[Record excerpts Boundary: Start]

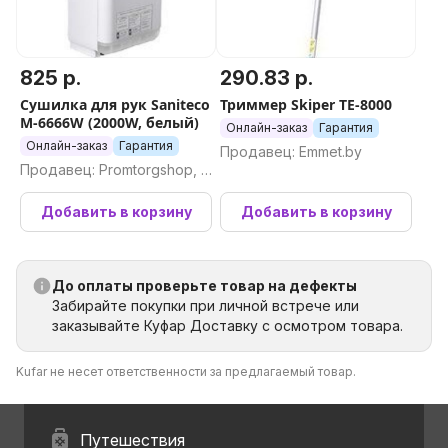
825 р.
290.83 р.
Сушилка для рук Saniteco
Триммер Skiper TE-8000
M-6666W (2000W, белый)
Онлайн-заказ
Гарантия
Онлайн-заказ
Гарантия
Продавец: Emmet.by
Продавец: Promtorgshop, П
ромторгшоп
Добавить в корзину
Добавить в корзину
До оплаты проверьте товар на дефекты
Забирайте покупки при личной встрече или
заказывайте Куфар Доставку с осмотром товара.
Kufar не несет ответственности за предлагаемый товар.
Путешествия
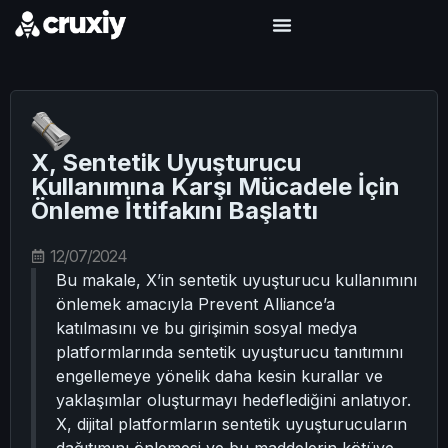
X, Sentetik Uyuşturucu
Kullanımına Karşı Mücadele İçin
Önleme İttifakını Başlattı
12/07/2024
Bu makale, X’in sentetik uyuşturucu kullanımını
önlemek amacıyla Prevent Alliance’a
katılmasını ve bu girişimin sosyal medya
platformlarında sentetik uyuşturucu tanıtımını
engellemeye yönelik daha kesin kurallar ve
yaklaşımlar oluşturmayı hedeflediğini anlatıyor.
X, dijital platformların sentetik uyuşturucuların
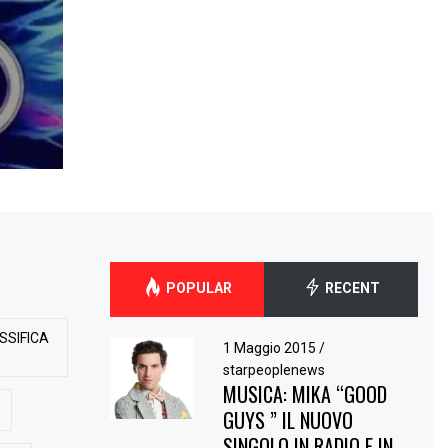
POPULAR
RECENT
SSIFICA
1 Maggio 2015
/
starpeoplenews
MUSICA: MIKA “GOOD
GUYS ” IL NUOVO
SINGOLO IN RADIO E IN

[Record excerpts Boundary: End]

Work instruction: Where the line containing "Kullanımına Karşı Mücadele İçin" appears in the entries above, start there and set down every line exactly through the last one, inclusive; omit pictures.

Expected output:
Kullanımına Karşı Mücadele İçin
Önleme İttifakını Başlattı
12/07/2024
Bu makale, X’in sentetik uyuşturucu kullanımını
önlemek amacıyla Prevent Alliance’a
katılmasını ve bu girişimin sosyal medya
platformlarında sentetik uyuşturucu tanıtımını
engellemeye yönelik daha kesin kurallar ve
yaklaşımlar oluşturmayı hedeflediğini anlatıyor.
X, dijital platformların sentetik uyuşturucuların
POPULAR
RECENT
SSIFICA
1 Maggio 2015
/
starpeoplenews
MUSICA: MIKA “GOOD
GUYS ” IL NUOVO
SINGOLO IN RADIO E IN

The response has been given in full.